Mapping the Journeys of Australian World War I Soldiers using Named Entity Recognition


DHA 2025: Short Talk


Slides:

Abstract:

During World War I, Australian soldiers trained in either Egypt or England, before serving in Gallipoli, the Western Front, or the Middle East. Despite these common locations, and path to war, each soldier had a personalised journey. This journey depended on a variety of factors, including being assigned to different units or roles, leave, injury, being taken prisoner, and death. These individual journeys are highlighted in their war diaries. The aim of this work is to automatically map each soldier’s journey through the war using named entity recognition (NER).
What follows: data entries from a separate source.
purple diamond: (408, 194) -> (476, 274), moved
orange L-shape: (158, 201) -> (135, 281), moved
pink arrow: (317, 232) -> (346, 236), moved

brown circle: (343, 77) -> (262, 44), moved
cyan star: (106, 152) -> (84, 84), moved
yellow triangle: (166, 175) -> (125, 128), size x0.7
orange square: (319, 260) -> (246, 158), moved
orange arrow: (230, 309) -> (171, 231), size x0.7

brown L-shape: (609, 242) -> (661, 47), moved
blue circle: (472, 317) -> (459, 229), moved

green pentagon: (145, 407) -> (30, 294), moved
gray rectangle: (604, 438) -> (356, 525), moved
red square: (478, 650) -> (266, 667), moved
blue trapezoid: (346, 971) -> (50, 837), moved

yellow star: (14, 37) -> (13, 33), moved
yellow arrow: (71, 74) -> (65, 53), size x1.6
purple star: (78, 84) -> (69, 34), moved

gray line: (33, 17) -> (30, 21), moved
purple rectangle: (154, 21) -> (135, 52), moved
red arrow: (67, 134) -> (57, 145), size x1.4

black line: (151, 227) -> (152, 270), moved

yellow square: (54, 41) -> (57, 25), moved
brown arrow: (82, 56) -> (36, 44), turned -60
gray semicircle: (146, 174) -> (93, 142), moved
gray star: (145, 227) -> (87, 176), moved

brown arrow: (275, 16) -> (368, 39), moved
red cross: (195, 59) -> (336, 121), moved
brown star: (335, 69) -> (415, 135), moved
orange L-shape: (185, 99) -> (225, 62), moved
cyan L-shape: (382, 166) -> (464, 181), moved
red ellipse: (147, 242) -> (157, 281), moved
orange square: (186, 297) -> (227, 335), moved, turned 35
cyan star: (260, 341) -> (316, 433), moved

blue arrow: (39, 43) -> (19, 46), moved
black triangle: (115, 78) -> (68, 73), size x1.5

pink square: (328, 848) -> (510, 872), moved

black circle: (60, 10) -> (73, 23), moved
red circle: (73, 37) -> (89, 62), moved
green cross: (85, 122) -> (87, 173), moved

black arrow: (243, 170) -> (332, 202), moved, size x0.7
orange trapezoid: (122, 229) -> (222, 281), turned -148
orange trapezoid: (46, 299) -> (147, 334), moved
The diaries used in this analysis come from the State Library of New South Wales. The initial step in this work is extracting locations using NER and cleaning them. However, this is difficult due to a variety of factors, including misspellings, shortened location names (e.g. “Aus” instead of “Australia”), generic locations (such as “town”), and the extraction of non-locations by the NER. This paper will discuss our work to date in using NER and dealing with the aforementioned issues. We will also present initial ideas regarding geocoding these locations. Geocoding allows us to obtain the coordinates of a location and easily map it. However, this can be difficult as many locations share names (e.g. there is a Liverpool in both Australia and the UK). Furthermore, diarists may have mentioned locations they were not at. Here, we hope that the temporal information of the diaries can aid us in correctly identifying each location.